In 1904, the French mathematician Henri Poincaré declared his eponymous conjecture: Every simply connected, closed 3-manifold is homeomorphic to the 3-sphere.

This famous problem remained one of mathematics’ great mysteries for nearly 100 years. In 2000, the Clay Mathematics Institute included the Poincaré Conjecture in its Millennium Prize Problems, a set of 10 unsolved math problems with a $1,000,000 prize attached to each of them.

Three years later, the problem was solved by a Russian mathematician named Grigori Perelman. To this day, it remains the only Millenium Prize Problem that has been solved.

When he was finally awarded the Millennium Prize in 2010, Perelman refused. What’s more, Perelman was awarded the Fields Medal for the same work, the equivalent of winning a Nobel Prize. To this he responded:

I’m not interested in money or fame. I don’t want to be on display like an animal in a zoo. I’m not a hero of mathematics. I’m not even that successful; that is why I don’t want to have everybody looking at me.

Say what you will about reclusive geeks, Perelman is nothing if not passionate about his art.

Musicians don’t turn down GRAMMYs. Director’s don’t turn down Oscars. Writers don’t turn down Pulitzers. Sure, all of these things have happened, usually as a matter of protest, but it take balls of steel to turn down a friggin’ Fields Medal because you just want everyone to piss off and let you keep doing your work.
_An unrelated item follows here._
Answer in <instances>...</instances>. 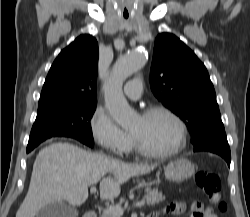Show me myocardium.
I'll use <instances>...</instances> for the list:
<instances>
[{"label": "myocardium", "mask_w": 250, "mask_h": 217, "mask_svg": "<svg viewBox=\"0 0 250 217\" xmlns=\"http://www.w3.org/2000/svg\"><path fill=\"white\" fill-rule=\"evenodd\" d=\"M155 113H163L169 116L177 125L179 130V139L178 143L174 148L164 152H157L147 148L136 135L131 133L134 145L136 150L147 157L155 158V159H164L172 157L178 154L183 148L186 146L187 143V126L185 122L181 119V117L175 113L172 109L164 106V105H152L147 107L141 114L142 117H148Z\"/></svg>", "instance_id": "myocardium-1"}]
</instances>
I believe this is something missing from music.

I often ask an artist, “Is there anything I can do right now to make you stop playing music forever? If I handed you a billion dollars, would you put your guitar down and never pick it up again?”

If the answer to the above question is yes, then you should just stop now.

Artists shouldn’t play music because it’s their job. They shouldn’t play for the money or the fame or the women. They shouldn’t play because it makes them happy, or makes them feel important. And they sure as hell shouldn’t play because someone else told them they should.

Artists should play because they have to play, because they can’t not play.

Perelman doesn’t do math for the fame, the prizes, the awards, and he doesn’t even do it because he loves it. He does it because math. Because it’s the only thing.